Вечером были с Серёжей у А.И. Андреевой, смотрели старинные иконы (цветные фотографии), вернувшись домой, около 2 часов ещё читала в постели Диккенса: Давид Копперфильд.
Мальчик дал о себе знать в 8 1/2 утра. Сначала я не поняла – не поверила – вскоре убедилась, и на все увещевания „всё сделать, чтобы ехать в Прагу“ не соглашалась… Началась безумная гонка Серёжи по Вшенорам и Мокропсам.
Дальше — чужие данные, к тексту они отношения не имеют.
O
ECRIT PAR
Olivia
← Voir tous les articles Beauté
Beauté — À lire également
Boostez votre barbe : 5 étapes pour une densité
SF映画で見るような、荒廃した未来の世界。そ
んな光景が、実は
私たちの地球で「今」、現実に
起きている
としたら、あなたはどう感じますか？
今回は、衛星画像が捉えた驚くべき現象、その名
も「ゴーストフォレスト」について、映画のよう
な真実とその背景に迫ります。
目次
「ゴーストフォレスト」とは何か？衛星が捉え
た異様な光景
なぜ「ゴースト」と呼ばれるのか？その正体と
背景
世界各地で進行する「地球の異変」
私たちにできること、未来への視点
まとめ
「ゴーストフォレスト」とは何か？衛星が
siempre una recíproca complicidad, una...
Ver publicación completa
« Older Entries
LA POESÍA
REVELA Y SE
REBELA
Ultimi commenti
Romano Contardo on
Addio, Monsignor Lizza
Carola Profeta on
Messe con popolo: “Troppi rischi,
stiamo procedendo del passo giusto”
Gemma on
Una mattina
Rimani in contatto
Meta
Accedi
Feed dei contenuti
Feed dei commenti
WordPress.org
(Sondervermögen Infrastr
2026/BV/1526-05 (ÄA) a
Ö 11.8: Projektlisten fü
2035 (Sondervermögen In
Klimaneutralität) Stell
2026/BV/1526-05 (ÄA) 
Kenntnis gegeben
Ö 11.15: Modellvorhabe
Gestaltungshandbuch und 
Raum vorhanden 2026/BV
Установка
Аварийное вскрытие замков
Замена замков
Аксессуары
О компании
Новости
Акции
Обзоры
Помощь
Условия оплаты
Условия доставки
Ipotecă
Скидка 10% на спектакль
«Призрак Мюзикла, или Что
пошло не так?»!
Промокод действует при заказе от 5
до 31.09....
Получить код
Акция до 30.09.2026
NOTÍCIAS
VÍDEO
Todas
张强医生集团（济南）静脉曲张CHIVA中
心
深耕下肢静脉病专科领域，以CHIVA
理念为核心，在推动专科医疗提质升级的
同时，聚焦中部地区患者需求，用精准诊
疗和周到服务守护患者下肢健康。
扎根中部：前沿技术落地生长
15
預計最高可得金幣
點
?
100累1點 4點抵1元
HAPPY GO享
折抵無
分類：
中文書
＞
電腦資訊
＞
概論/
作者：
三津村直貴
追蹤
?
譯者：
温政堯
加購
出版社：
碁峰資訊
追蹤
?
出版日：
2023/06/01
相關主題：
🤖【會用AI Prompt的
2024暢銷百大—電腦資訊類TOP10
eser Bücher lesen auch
Вскоре комната моя переполнилась женщинами и стала неузнаваемой. Чириковская няня вымыла пол, все лишнее (т. е. всю комнату!) вынесли, облекли меня в андреевскую ночную рубашку, кровать – выдвинули на середину, пол вокруг залили спиртом. (Он-то и вспыхнул – в нужную секунду!) Движение отчасти меня отвлекало…
В 10 ч. 30 мин. прибыл Г.И. Альтшуллер, а в 12 ч. родился Георгий…
Да, что – мальчик, узнала от В.Г. Чириковой, присутствовавшей при рождении. „Мальчик – и хорошенький!“
…Говорят, держала себя хорошо. Во всяком случае – ни одного крика…
В соседней комнате сидевшие утверждают, что не знай – чтó, не догадались бы…»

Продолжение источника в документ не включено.